ASA 129th Meeting - Washington, DC - 1995 May 30 .. Jun 06

1aSC40. Use of TRACTTALK for adaptive voice mimic.

Qiguang Lin

Gael Richard

Jingyun Zou

Dan Sinder

James Flanagan

CAIP Ctr., Rutgers Univ., Piscataway, NJ 08855-1390

Various speech-processing technologies necessitate parametrization of the speech waveform. Cepstrum coefficients (including their derivatives and variants) are to date commonly used in speech and speaker recognition.
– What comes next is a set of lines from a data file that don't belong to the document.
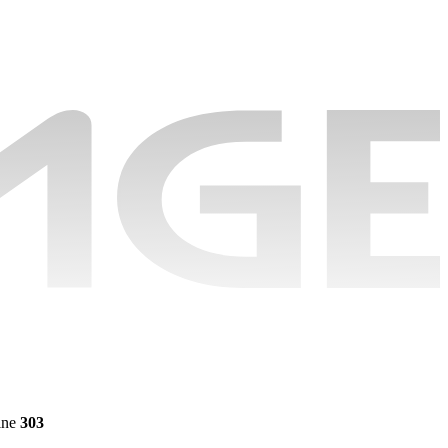
ine
303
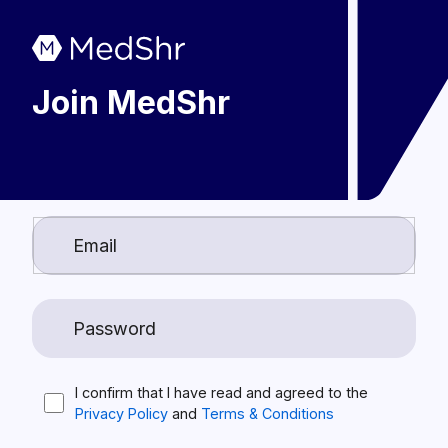
Join MedShr
I confirm that I have read and agreed to the
Privacy Policy
and
Terms & Conditions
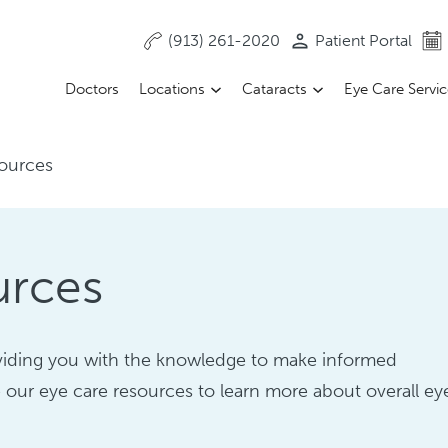
(913) 261-2020
Patient Portal
Doctors
Locations
Cataracts
Eye Care Servi
ources
urces
oviding you with the knowledge to make informed
 our eye care resources to learn more about overall ey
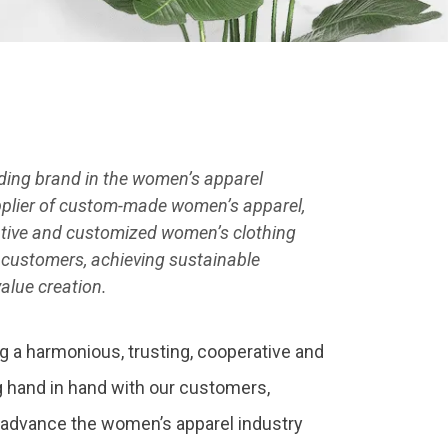
ading brand in the women’s apparel
upplier of custom-made women’s apparel,
vative and customized women’s clothing
 customers, achieving sustainable
alue creation.
g a harmonious, trusting, cooperative and
 hand in hand with our customers,
 advance the women’s apparel industry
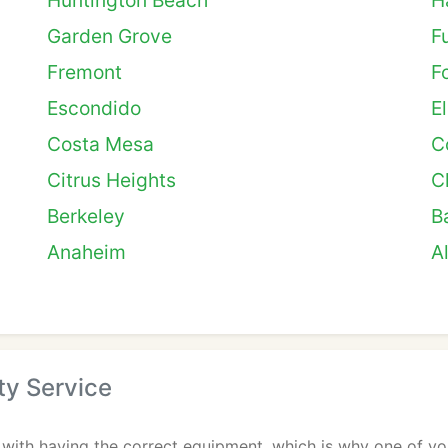
Huntington Beach
H
Garden Grove
F
Fremont
F
Escondido
E
Costa Mesa
C
Citrus Heights
C
Berkeley
B
Anaheim
A
ty Service
 with having the correct equipment, which is why one of you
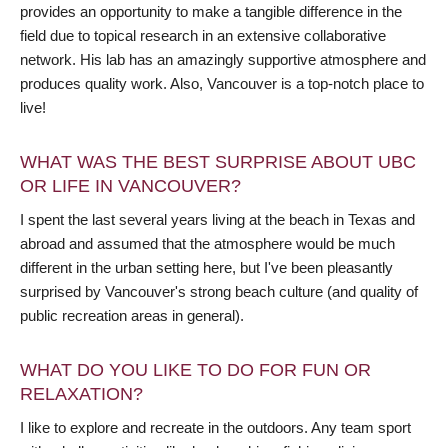
provides an opportunity to make a tangible difference in the
field due to topical research in an extensive collaborative
network. His lab has an amazingly supportive atmosphere and
produces quality work. Also, Vancouver is a top-notch place to
live!
WHAT WAS THE BEST SURPRISE ABOUT UBC
OR LIFE IN VANCOUVER?
I spent the last several years living at the beach in Texas and
abroad and assumed that the atmosphere would be much
different in the urban setting here, but I've been pleasantly
surprised by Vancouver's strong beach culture (and quality of
public recreation areas in general).
WHAT DO YOU LIKE TO DO FOR FUN OR
RELAXATION?
I like to explore and recreate in the outdoors. Any team sport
This paper seeks more compact parametric description of speech information based on the adaptive voice mimic [Flanagan et al., 780--791 (1980)]. The mimic system utilizes an articulatory-based speech synthesizer to generate synthetic speech, which is adapted to arbitrary speech input. The perceptually weighted spectral difference be-tween the input and synthesized speech is next minimized by optimizing the underlying articulatory parameters until the difference is driven below a predetermined level. The resultant representation, adapted moment by moment, provides efficient parametrization of the signal information by which the problems of speech synthesis, speech recognition, and low bit-rate speech coding are coalesced into a compact framework. In this paper, an articulatory speech synthesizer, TRACTTALK, is first described. TRACTTALK simulates the vocal tract based on principles of linear acoustics and incorporates features which include interaction between the voice source and the vocal tract. Preliminary results of adaptive mimicking using TRACTTALK are presented and discussed. [Work supported by ARPA Contract #DAST 63-93-C-0064.]